DATA PROVIDED
Content starts

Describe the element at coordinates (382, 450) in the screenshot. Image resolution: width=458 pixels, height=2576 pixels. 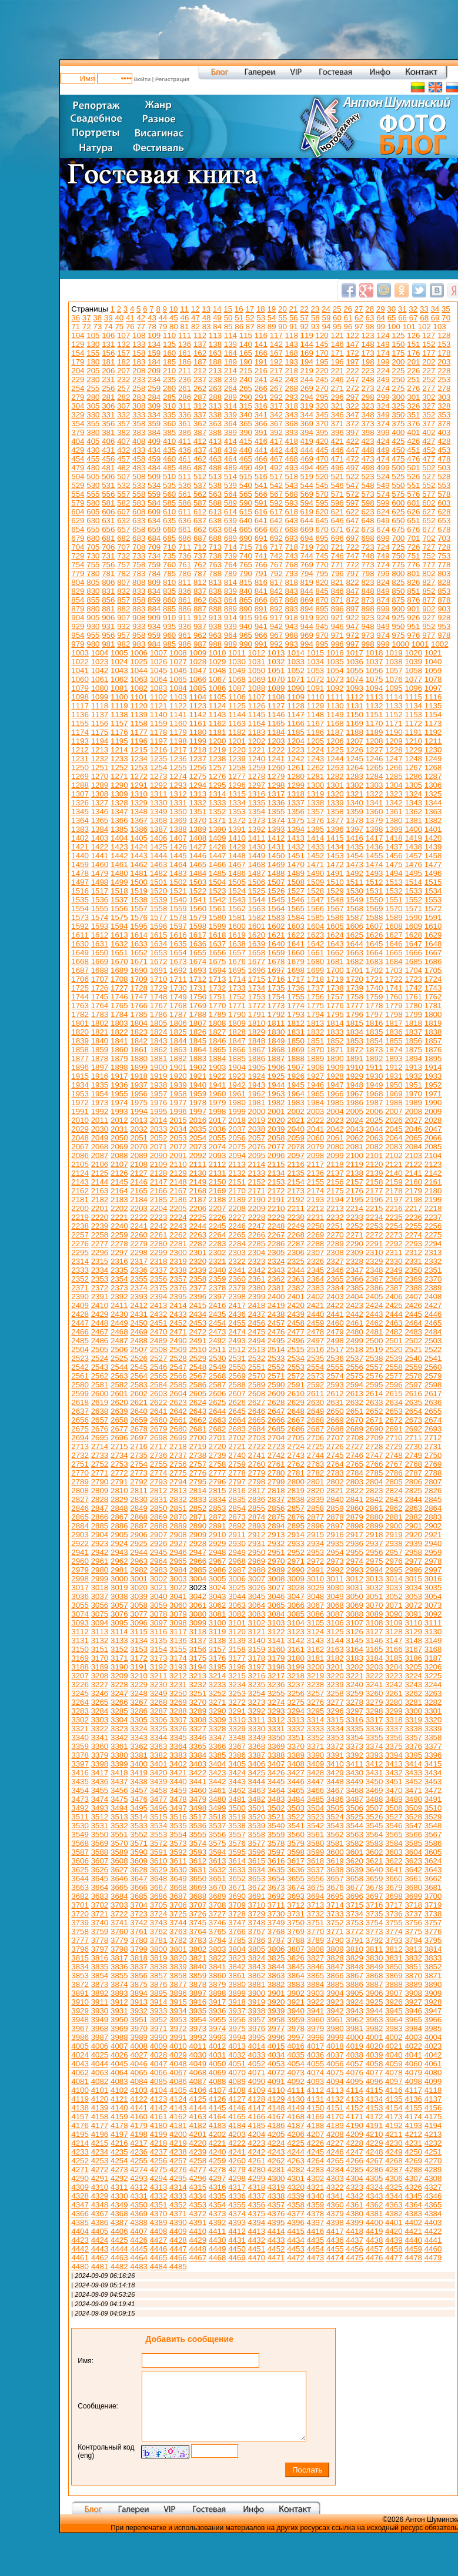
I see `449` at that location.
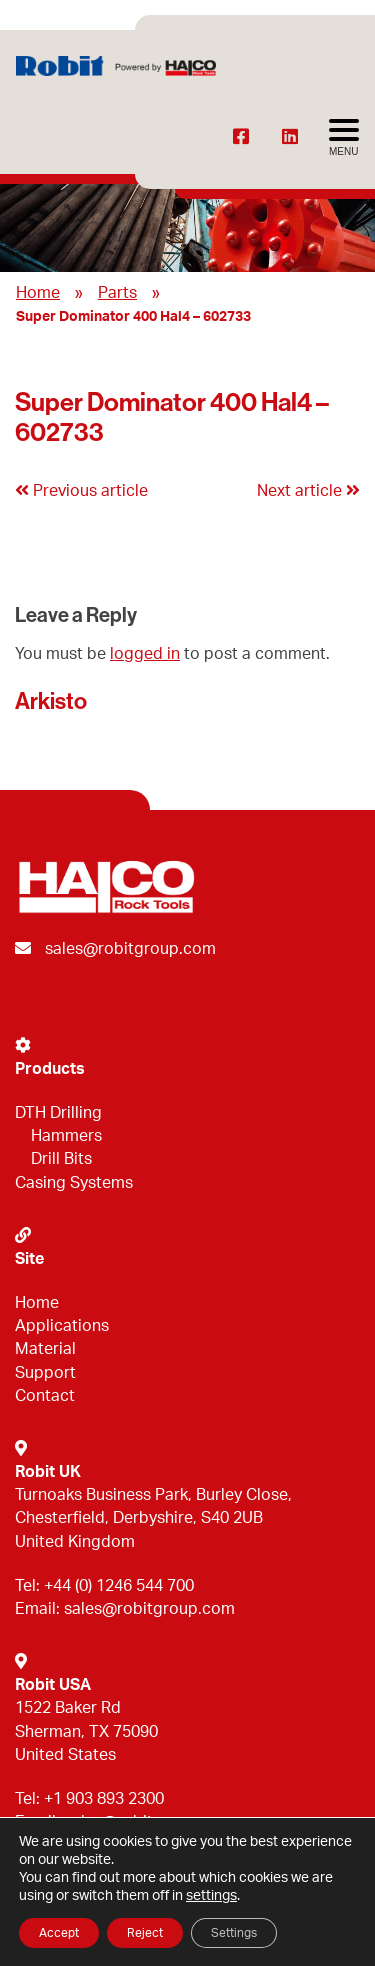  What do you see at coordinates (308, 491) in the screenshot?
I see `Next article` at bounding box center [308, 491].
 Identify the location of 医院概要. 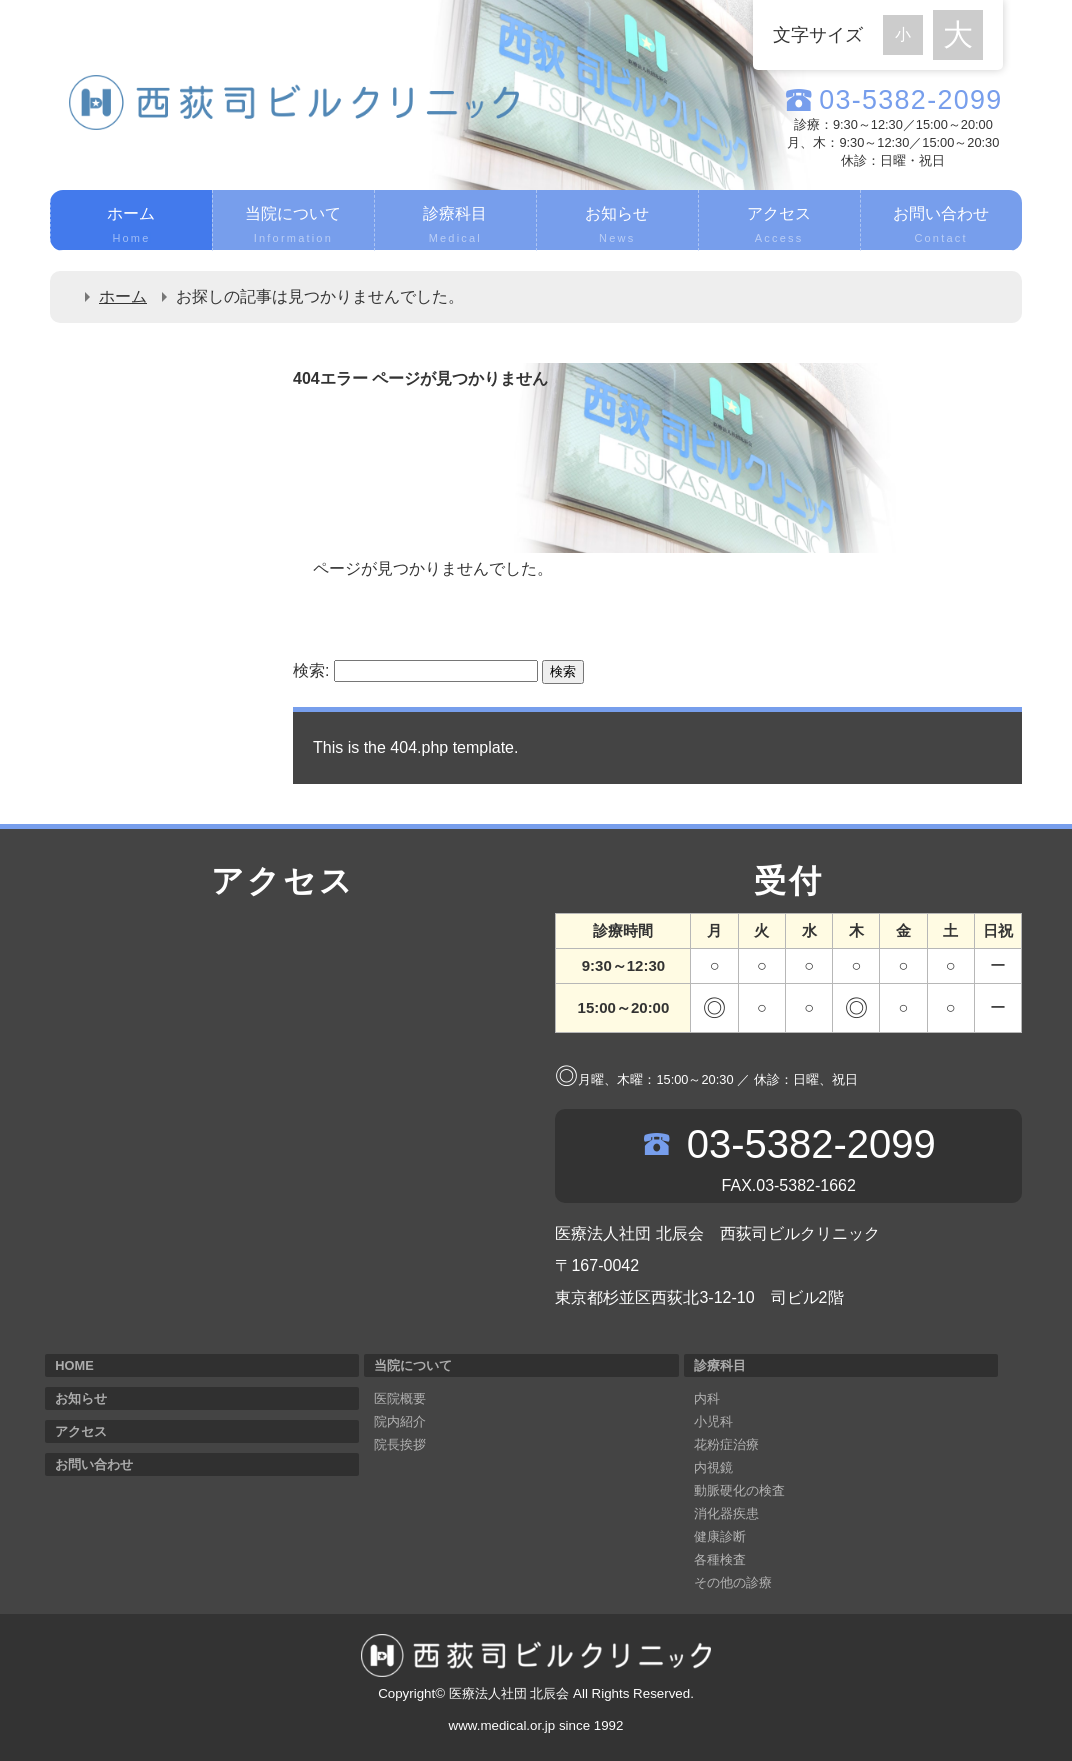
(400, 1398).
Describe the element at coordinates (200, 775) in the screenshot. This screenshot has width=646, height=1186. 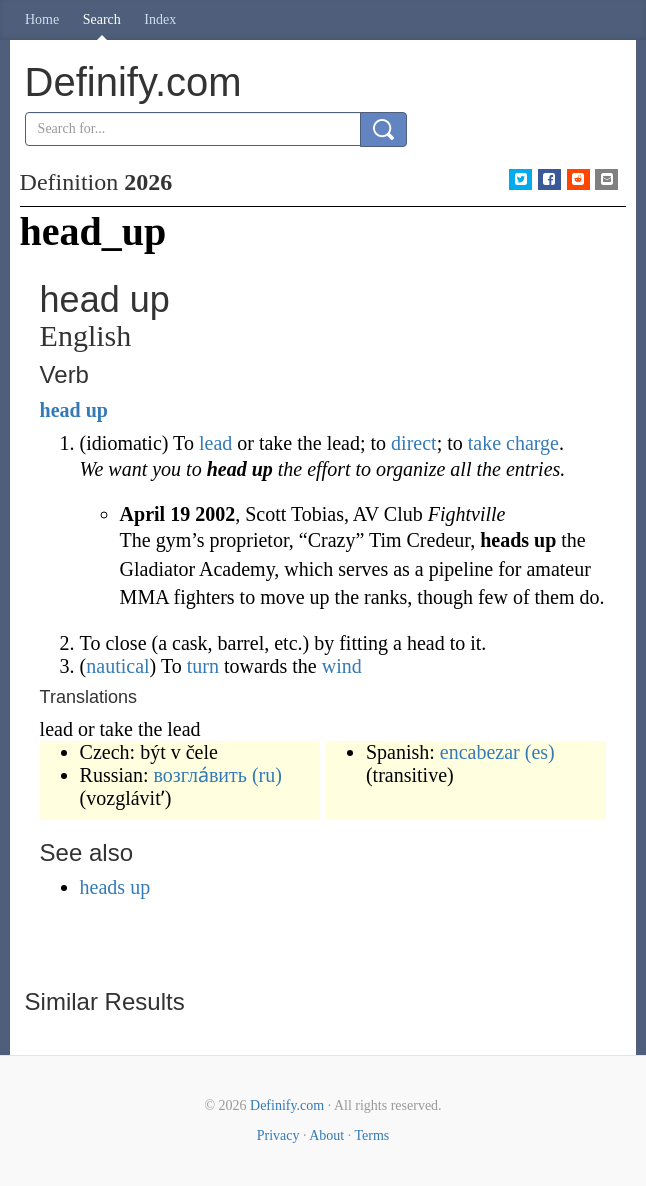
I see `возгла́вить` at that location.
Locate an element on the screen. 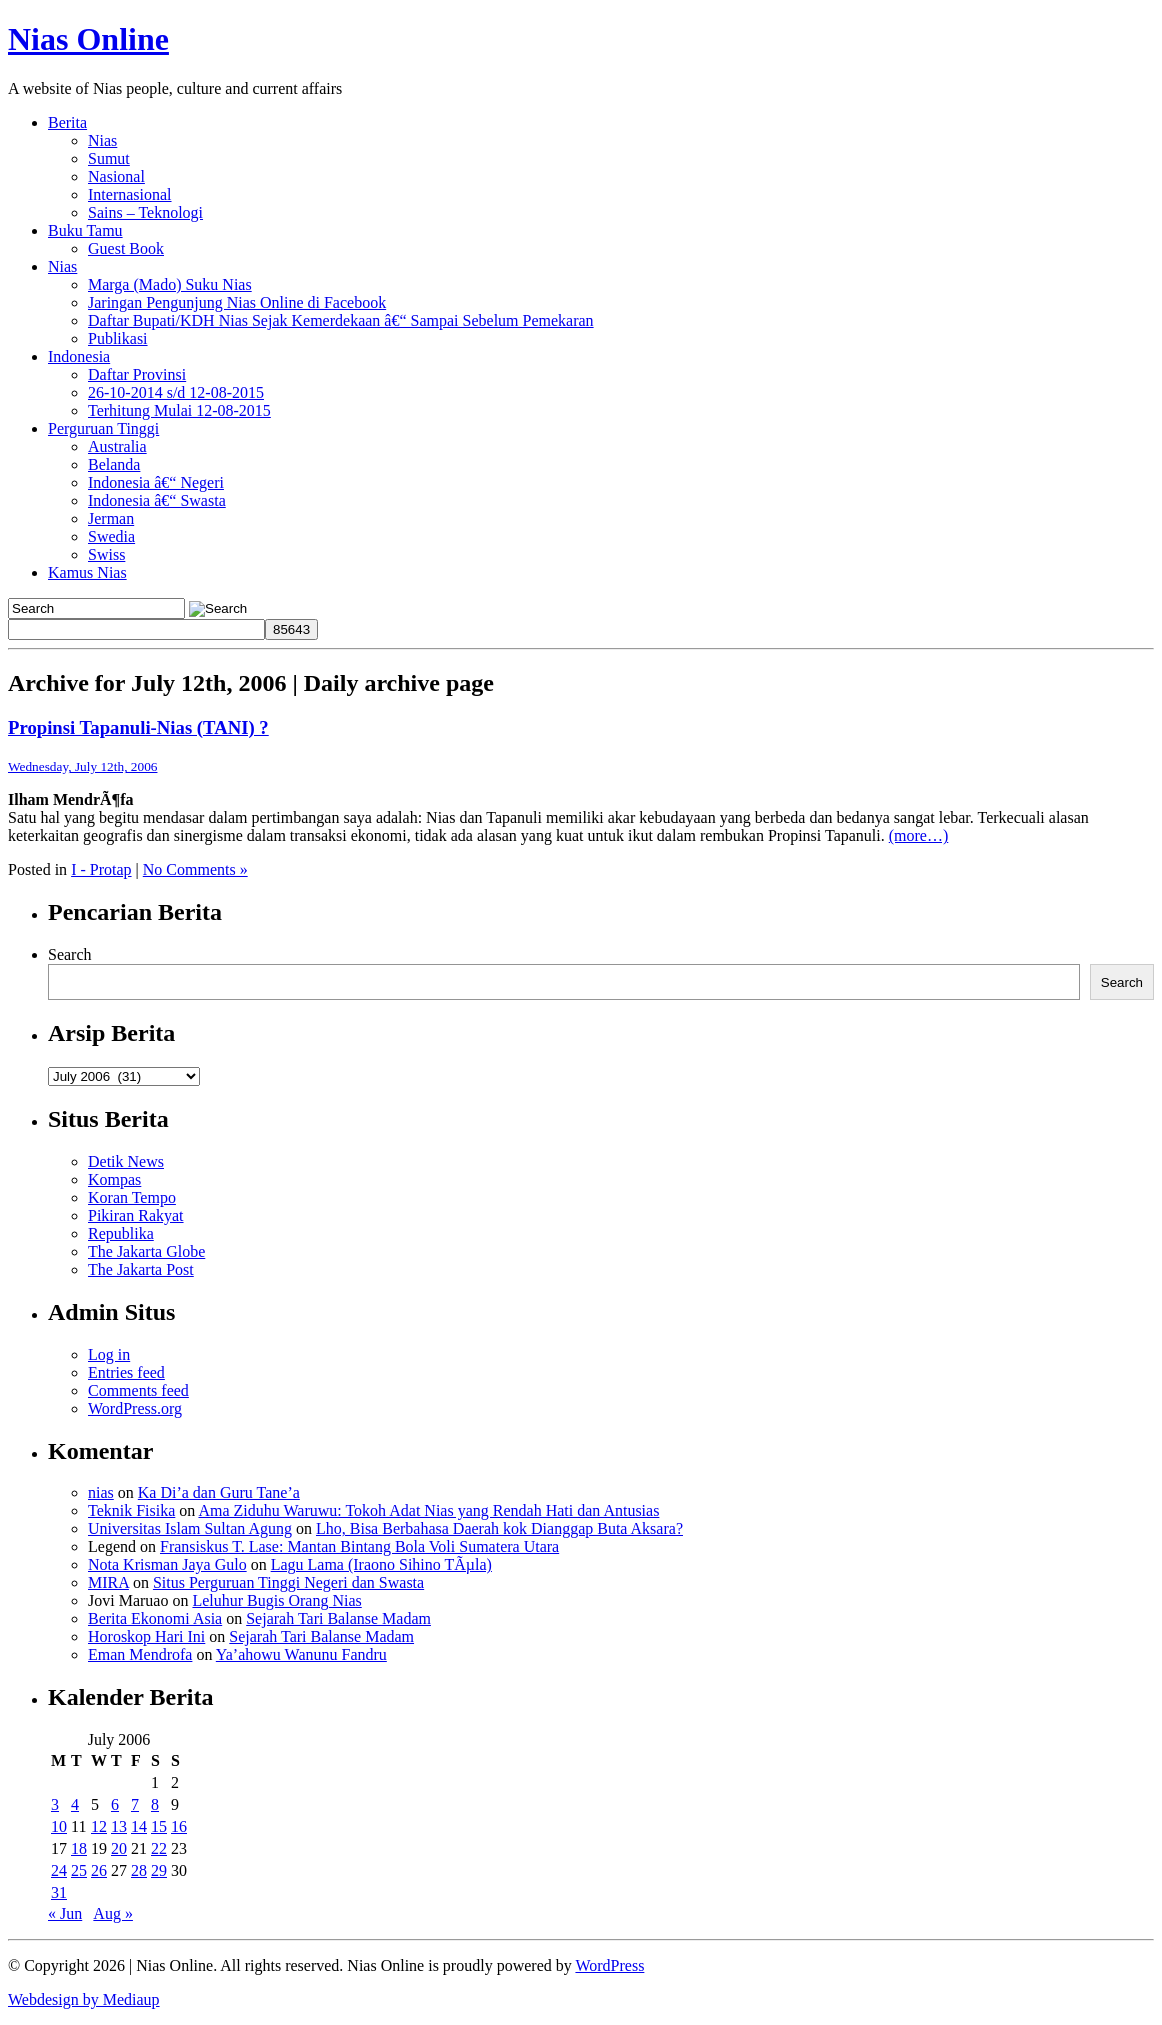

Content ends

TASK TO COMPLETE
Leaving the pictures out, transcribe word for word the lines from the one with "Identify the location of 医院概要." to the end of the material above, inclusive, and nothing else.

ANSWER SPACE
 Identify the location of 医院概要. 
(400, 1398).
Describe the element at coordinates (200, 775) in the screenshot. This screenshot has width=646, height=1186. 
I see `возгла́вить` at that location.
Locate an element on the screen. 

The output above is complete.